They spent a sweat-filled Saturday tearing down the outdoor facade at the Jobing.com Arena to replace it with the name of the venue’s new Native American tribal rights-holder. Four days later, the Glendale City Council approved renaming it Gila River Arena, home to the Arizona Coyotes, in a vote far less acrimonious than their past meetings involving the NHL club.

In fact, the Arizona Attorney General’s Office is investigating events leading up to the council’s contentious vote 15 months ago approving a new arena lease agreement by a 4-3 margin and keeping the then-Phoenix Coyotes from relocating to Seattle.

Three sources with knowledge of negotiations confirm the Coyotes would have been bought by New York investment banker Ray Bartoszek and his partner Anthony Lanza and moved to Seattle as soon as the following day — playing up to three seasons at KeyArena — had the vote not passed.

“Most people don’t realize how close we were to actually getting an NHL team,’’ says former Seattle mayor Mike McGinn, who had been involved in the relocation talks.

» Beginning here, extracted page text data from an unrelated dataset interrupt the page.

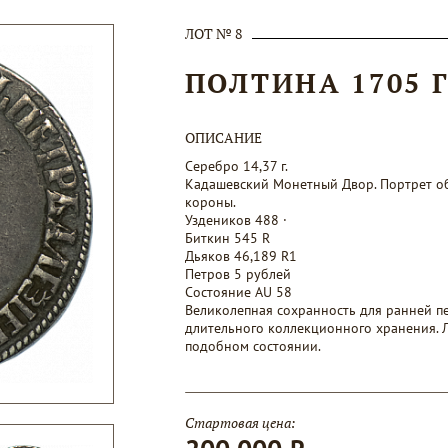
ЛОТ № 8
ПОЛТИНА 1705 
ОПИСАНИЕ
Серебро 14,37 г.
Кадашевский Монетный Двор. Портрет об
короны.
Уздеников 488 ·
Биткин 545 R
Дьяков 46,189 R1
Петров 5 рублей
Состояние AU 58
Великолепная сохранность для ранней пе
длительного коллекционного хранения. Л
подобном состоянии.
Стартовая цена:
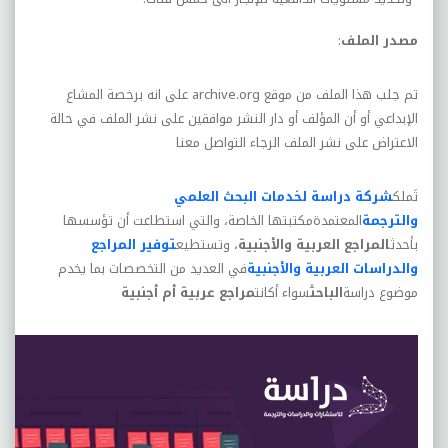
مصدر الملف
:
تم جلب هذا الملف من موقع
archive.org
على انه برخصة المشاع
الإبداعي أو أن المؤلف أو دار النشر موافقين على نشر الملف في حالة
الاعتراض على نشر الملف الرجاء التواصل معنا
تَملك
شركة دراسة لخدمات البحث العلمي
والترجمة
المعتمدةمكتبتها الخاصة، والتي استطاعت أن تؤسسها
بأحدث
المراجع العربية والأجنبية
، وتستطيع
توفير المراجع
والدراسات العربية والأجنبية
في العديد من التخصصات بما يخدم
موضوع دراسة
الباحث
سواء أكانت
مراجع عربية أم أجنبية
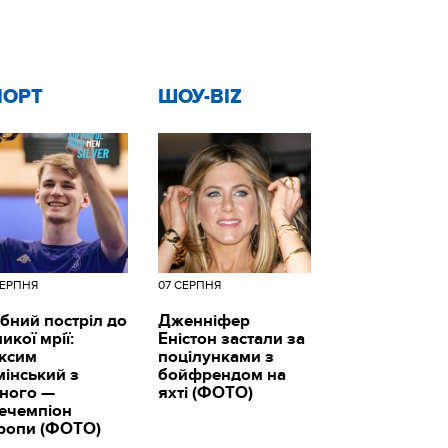
ПОРТ
ШОУ-BIZ
СЕРПНЯ
07 СЕРПНЯ
бний постріл до
Дженніфер
икої мрії:
Еністон застали за
ксим
поцілунками з
мінський з
бойфрендом на
вного —
яхті (ФОТО)
цечемпіон
ропи (ФОТО)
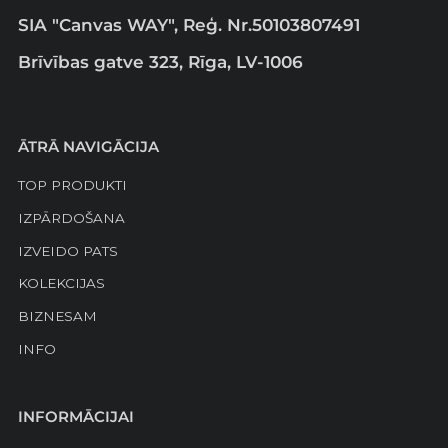
SIA "Canvas WAY", Reģ. Nr.50103807491
Brīvības gatve 323, Rīga, LV-1006
ĀTRĀ NAVIGĀCIJA
TOP PRODUKTI
IZPĀRDOŠANA
IZVEIDO PATS
KOLEKCIJAS
BIZNESAM
INFO
INFORMĀCIJAI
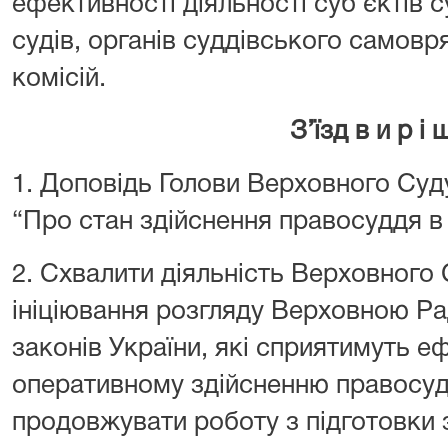
ефективності діяльності суб‘єктів с
судів, органів суддівського самовр
комісій.
З’їзд в и р і 
1. Доповідь Голови Верховного Суд
“Про стан здійснення правосуддя в 
2. Схвалити діяльність Верховного
ініціювання розгляду Верховною Ра
законів України, які сприятимуть е
оперативному здійсненню правосуд
продовжувати роботу з підготовки 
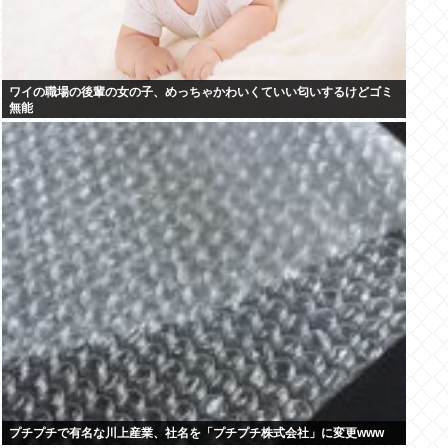
ワイの職場の後輩の女の子、めっちゃかわいくていい匂いするけどゴミ
無能
プチプチで有名な川上産業、社名を「プチプチ株式会社」に変更www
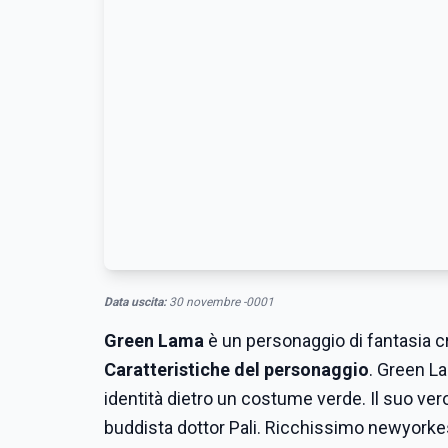
Data uscita:
30 novembre -0001
Green Lama
è un personaggio di fantasia c
Caratteristiche del personaggio
. Green L
identità dietro un costume verde. Il suo v
buddista dottor Pali. Ricchissimo newyorkese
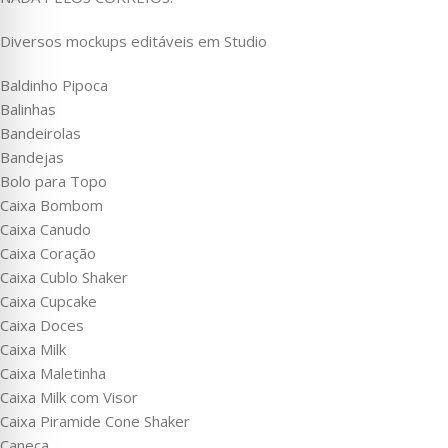
Diversos mockups editáveis em Studio
Baldinho Pipoca
Balinhas
Bandeirolas
Bandejas
Bolo para Topo
Caixa Bombom
Caixa Canudo
Caixa Coração
Caixa Cublo Shaker
Caixa Cupcake
Caixa Doces
Caixa Milk
Caixa Maletinha
Caixa Milk com Visor
Caixa Piramide Cone Shaker
Caneca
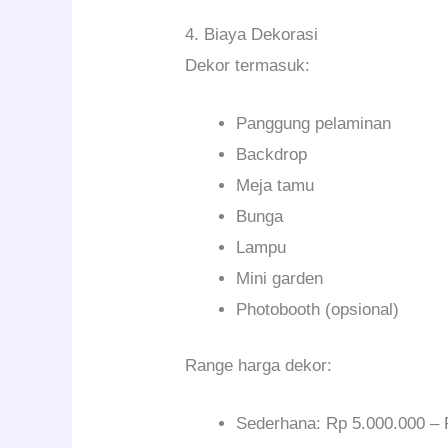
4. Biaya Dekorasi
Dekor termasuk:
Panggung pelaminan
Backdrop
Meja tamu
Bunga
Lampu
Mini garden
Photobooth (opsional)
Range harga dekor:
Sederhana: Rp 5.000.000 –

The Arizona AG is probing whether the four councilors whose votes kept the Coyotes in Arizona violated the state’s Open Meetings Law by meeting secretly to discuss the lease beforehand with the lawyer for IceArizona, the team’s eventual owner.

Adding to the controversy is that one of those city councilors, Samuel Chavira, had campaigned the previous summer against further subsidies for the Coyotes before casting what became the critical vote in favor of the lease. Then, a year after the Coyotes deal passed, the team’s most supportive city councilor, Gary Sherwood, wound up casting a swing vote in a 4-3 approval of a casino project he’d previously campaigned against but that Chavira had long favored.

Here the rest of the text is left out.